それを聞いたグリシャは、エレンに母親の仇を討つように言い、森へ連れて行こうとする。自分で仇を討てばいい、エレンは選ばれし者ではないかもしれない。そうグリシャに告げたが、彼はあんたとは違う、関わらないでくれ、と言い残しエレンと共に森へと消えた。

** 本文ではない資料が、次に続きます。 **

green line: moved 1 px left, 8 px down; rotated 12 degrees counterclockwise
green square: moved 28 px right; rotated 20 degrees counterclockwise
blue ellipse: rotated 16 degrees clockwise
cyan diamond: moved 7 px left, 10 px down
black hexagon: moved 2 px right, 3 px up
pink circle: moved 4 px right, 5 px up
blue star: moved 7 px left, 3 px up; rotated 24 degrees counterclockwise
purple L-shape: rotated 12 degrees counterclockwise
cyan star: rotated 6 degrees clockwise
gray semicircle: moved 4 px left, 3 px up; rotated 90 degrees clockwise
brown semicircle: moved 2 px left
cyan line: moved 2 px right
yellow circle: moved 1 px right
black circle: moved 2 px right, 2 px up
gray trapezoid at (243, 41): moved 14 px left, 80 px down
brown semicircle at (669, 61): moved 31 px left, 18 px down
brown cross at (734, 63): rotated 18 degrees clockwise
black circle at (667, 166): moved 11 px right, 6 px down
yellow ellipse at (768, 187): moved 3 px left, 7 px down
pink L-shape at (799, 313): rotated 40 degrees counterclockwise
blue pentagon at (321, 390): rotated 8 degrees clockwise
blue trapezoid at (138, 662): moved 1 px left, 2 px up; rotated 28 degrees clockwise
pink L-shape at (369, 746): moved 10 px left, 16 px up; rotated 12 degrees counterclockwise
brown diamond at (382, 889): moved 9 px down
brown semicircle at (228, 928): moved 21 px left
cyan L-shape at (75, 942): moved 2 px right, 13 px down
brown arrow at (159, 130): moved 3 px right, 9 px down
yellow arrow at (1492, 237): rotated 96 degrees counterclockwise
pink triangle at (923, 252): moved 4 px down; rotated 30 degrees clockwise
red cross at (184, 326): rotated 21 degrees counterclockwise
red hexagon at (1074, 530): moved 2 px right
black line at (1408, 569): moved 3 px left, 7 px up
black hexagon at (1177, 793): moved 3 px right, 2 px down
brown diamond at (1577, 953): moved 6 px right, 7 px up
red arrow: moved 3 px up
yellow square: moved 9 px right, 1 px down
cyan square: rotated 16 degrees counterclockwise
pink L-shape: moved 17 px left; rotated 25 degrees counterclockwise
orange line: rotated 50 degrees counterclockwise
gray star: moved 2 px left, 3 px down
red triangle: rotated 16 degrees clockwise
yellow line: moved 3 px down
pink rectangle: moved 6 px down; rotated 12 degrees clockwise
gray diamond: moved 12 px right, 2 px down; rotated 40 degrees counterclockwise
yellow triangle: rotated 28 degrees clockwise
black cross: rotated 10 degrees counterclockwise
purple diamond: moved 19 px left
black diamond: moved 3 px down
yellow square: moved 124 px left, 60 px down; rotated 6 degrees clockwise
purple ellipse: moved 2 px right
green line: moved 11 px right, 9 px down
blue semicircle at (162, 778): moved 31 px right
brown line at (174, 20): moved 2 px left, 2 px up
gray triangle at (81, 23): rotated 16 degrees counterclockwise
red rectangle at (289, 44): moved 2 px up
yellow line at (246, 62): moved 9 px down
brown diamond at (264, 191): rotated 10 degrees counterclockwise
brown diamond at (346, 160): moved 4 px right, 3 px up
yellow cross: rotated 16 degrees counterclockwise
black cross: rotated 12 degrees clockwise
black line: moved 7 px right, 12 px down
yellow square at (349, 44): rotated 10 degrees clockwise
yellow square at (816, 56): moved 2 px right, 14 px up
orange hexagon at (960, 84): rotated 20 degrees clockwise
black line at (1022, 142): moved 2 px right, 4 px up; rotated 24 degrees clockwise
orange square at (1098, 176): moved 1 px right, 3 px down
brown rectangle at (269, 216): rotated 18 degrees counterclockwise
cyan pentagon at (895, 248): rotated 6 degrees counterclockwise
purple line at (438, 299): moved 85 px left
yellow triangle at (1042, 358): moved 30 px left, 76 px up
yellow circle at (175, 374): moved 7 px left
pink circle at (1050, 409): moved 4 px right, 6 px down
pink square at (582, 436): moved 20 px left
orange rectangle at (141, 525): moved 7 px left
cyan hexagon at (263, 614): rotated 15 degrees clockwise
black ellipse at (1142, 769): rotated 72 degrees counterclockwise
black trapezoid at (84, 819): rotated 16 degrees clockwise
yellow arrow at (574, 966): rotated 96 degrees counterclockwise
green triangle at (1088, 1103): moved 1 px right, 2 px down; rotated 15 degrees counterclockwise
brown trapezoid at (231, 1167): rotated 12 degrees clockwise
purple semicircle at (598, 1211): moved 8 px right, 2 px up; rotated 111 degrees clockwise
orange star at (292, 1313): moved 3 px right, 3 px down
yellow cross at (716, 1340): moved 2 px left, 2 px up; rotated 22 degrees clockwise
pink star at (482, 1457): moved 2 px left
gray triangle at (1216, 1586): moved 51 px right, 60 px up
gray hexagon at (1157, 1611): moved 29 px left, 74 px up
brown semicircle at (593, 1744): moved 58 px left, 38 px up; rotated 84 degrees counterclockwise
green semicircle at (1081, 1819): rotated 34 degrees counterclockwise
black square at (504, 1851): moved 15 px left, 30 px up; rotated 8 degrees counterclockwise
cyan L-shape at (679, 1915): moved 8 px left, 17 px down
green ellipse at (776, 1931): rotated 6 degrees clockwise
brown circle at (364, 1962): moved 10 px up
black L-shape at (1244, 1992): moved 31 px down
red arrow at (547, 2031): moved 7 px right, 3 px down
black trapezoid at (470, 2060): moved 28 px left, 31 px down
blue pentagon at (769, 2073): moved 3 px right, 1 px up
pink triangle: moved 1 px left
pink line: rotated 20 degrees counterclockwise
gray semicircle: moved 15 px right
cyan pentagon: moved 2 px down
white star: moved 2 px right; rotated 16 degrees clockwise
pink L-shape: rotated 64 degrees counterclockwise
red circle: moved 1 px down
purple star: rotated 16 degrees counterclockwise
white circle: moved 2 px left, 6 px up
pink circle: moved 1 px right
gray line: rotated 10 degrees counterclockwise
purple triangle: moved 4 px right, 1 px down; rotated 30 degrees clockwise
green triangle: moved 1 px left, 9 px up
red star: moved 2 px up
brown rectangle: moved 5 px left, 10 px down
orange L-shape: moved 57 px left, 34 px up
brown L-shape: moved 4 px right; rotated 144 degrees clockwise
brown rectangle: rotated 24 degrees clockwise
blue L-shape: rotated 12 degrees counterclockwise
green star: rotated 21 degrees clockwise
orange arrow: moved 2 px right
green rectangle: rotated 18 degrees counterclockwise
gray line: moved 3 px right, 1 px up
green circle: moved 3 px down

しばらくして、森の中から雷のような光が見え、その場へ行くとそこには倒れ込んでいたエレンたった一人の姿しかなかった。
「私はお前を寝床に戻した。それが私の知るすべてだ」
「...それだけ...、ですか?」
エレンの言葉に教官は目線を再び目線を誰に合わせることもなく、どこか違うところを見るような目をする。
「他には何も.....」
「...あなたほどの経験豊富な調査兵がこの訓練所に退いた本当の理由がわかりました。
成果を上げられずに死んでいった部下への贖罪
.....ではなく、他の者に対する負い目や劣等感。自分が特別じゃないとかどうとかいった...。
そんな幼稚な理由で現実から逃げてここにいる」
「...ハンジ、やめよう」
そんなわたしの言葉も虚しく、ハンジは教官へ言葉を続けた。
「この情報が役に立つか立たないかをあんたが決めなくていいんだ。あんたの劣等感なんかと比べるなよ。
個を捨て公に心臓を捧げるとは、そういうことだろ?」
感情が昂ったのか、ハンジは敬礼をしながら立ち上がり、椅子がまた雑な音を奏でる。
「やめて下さい、ハンジさん」
ハンジを制したのはエレンで。エレンに目を向けた時、彼は暗い顔をして続けた。
「教官の言う通り.....俺は、特別でもなんでもなかった。
ただ...特別な父親の息子だった。俺が巨人の力を託された理由はやっぱりそれだけだったんです。
それがはっきりわかってよかった...」
エレンのその言葉に教官は一度したようにまた、悲しそうな苦しそうな目をして口を開いた。
「お前の母さんは...、カルラはこう言っていた」
『特別じゃなきゃいけないんですか?絶対に人から認められなければダメですか?
私はそうは思ってませんよ。
少なくともこの子は.....
偉大になんてならなくてもいい。人より優れていなくたって...。
だって.....、見て下さいよ。こんなにかわいい。
だからこの子はもう偉いんです。